25 Bastion Square, V8W 1H9
This museum, in the former Provincial Court House, recently declared a national historic site, shows the maritime history of BC from the Haida days to recent times. Exhibits include the 11 metre Tillicum, a wooden dugout canoe which was fitted with sails and sailed to England in 1901-1904. Other exhibits cover the history of Captain Cook’s voyages, the Canadian Pacific Lines’ “Empress” ships, and a Kids Zone with interactive exhibits. Allow an hour. Open 9:30 am to 4:30 pm daily.
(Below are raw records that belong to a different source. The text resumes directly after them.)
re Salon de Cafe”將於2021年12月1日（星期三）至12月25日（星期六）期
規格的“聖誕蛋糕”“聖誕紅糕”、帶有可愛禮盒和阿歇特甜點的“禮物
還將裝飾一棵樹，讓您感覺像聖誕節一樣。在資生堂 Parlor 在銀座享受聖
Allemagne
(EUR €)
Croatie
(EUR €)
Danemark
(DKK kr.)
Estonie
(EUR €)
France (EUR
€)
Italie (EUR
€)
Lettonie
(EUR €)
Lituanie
Between Johnson and Pandora on Store Street
This market’s pre-1900 architecture around a central courtyard has been restored to its original elegance. Two stories of retail surround its courtyard ampitheatre. The square is now home to specialty shops, restaurants and galleries.
Mile Zero of the Trans-Canada
At the southwest end of Beacon Hill Park, about a kilometre south of the Inner Harbour, is the official Mile Zero of the Trans-Canada Highway.
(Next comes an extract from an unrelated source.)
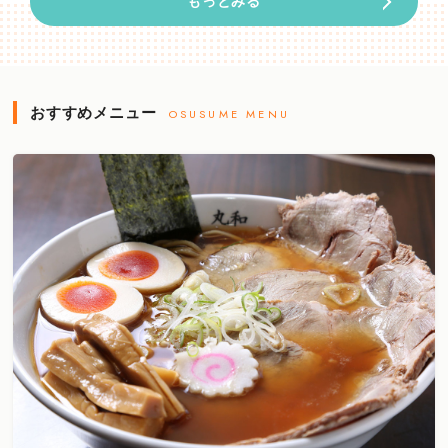
もっとみる
おすすめメニュー
OSUSUME MENU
This is the heart of Old Victoria, and the location of the BC Maritime Museum. It is west of Government Street, a continuation of View Street. This is where Governor Douglas established Fort Victoria in 1843. The area was known in earlier times for its saloons, hotels, bordellos and warehouses. Recent revitalization has made the area a hip location for restaurants, boutiques, offices and art galleries.
Humboldt Street (around the corner from the Empress Hotel)
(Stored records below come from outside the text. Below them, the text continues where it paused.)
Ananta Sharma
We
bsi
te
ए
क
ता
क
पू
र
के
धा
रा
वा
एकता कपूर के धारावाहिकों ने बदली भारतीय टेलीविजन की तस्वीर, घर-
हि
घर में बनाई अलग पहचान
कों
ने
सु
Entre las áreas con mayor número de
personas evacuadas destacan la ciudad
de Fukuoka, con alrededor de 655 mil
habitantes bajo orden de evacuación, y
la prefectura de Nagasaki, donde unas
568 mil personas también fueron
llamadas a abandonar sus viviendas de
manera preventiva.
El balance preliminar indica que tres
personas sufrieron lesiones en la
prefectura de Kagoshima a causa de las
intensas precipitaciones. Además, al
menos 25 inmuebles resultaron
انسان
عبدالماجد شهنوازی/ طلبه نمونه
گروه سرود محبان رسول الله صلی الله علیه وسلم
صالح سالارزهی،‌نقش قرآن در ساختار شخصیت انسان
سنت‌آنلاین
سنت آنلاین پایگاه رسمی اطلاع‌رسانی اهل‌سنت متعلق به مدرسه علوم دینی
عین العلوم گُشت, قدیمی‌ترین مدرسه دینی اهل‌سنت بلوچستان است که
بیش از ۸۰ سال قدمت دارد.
This attraction has 80 highly decorated and animated miniature scenes, including two of the world’s largest doll houses, and a space diorama. The scenes also illustrate nursery rhymes, “Gullivers Travels,” and Charles Dickens novels. There is a Great Canadian Railway exhibit showing the turn-of-the-century railway splendour.
Ogden Point Breakwater
This 750 metre breakwater juts into Juan de Fuca Strait, providing some protection for Victoria’s harbour. The structure was built of 18 tonne blocks of granite in 1917 at a cost of $1.8 million, complete with a lighthouse at its tip. It is popular for fishermen, boat watchers and joggers.
Point Ellice House
2616 Pleasant St
This 1861 bungalow was home to three generations of the O’Reilly family on what used to be one of Victoria’s nicest neighbourhoods. The house is restored and has an authentic 19th century garden. The home had guests including Sir John A Macdonald, Canada’s first prime minister, and the Antarctic explorer Scott. While the home is now in largely an industrial neighbourhood, it is worth a visit and “high tea” (phone for reservations). Open 10 am to 5 pm mid-May to Labour Day, and closed in the off-season. Admission is $4 for adults.
Royal British Columbia Museum
675 Belleville St, V8W 9W2
250-356-7226, fax: 250-387-5674, toll-free: 1-888-447-7977
Discover the Royal British Columbia Museum and its award-winning First Peoples, Natural History and Modern History Galleries. Sit among aboriginal ceremonial poles and masks, explore the dark world of mining and the dangerous world of logging. Walk through a rainforest and visit with a Grizzly Bear or take a trip into the depths of the sea in Open Oceans. The museum also features a cafe and fine gift shop with well-stocked book sections and exceptional art and jewelry. Open daily 9-5, except Christmas Day and New Year’s Day.
Royal London Wax Museum
470 Belleville St, opposite the Parliament Buildings, V8W 1W9
250-388-4461 fax: 2503884493
This attraction has 51 scenes with famous people of the past, present and future, and a Chamber of Horrors. Open daily year-round.
Belleville & Douglas
This park, beside the BC Museum, features a long house and several totems from the Bella Coola, Haida, Kwakwaka’wakw, Nuu-cha-nulth, Salish, and Tsimshian people. Sometimes you can even watch carvers at work.
490 Belleville St
This attraction, at the end of a pier by the Wax Museum, is an observation room on the sea bottom, where visitors can view marine life through large undersea windows. Open daily 9-98 summers, and 9-5 pm the rest of the year.
Victoria Conference Centre
720 Douglas Rd
This facility was opened in 1989, connected to the Empress Hotel, and features a totem pole and fountains in its lobby. The Centre can host 1,500 delegates in the largest of its 15 meeting rooms and seat 400 into its lecture theatre.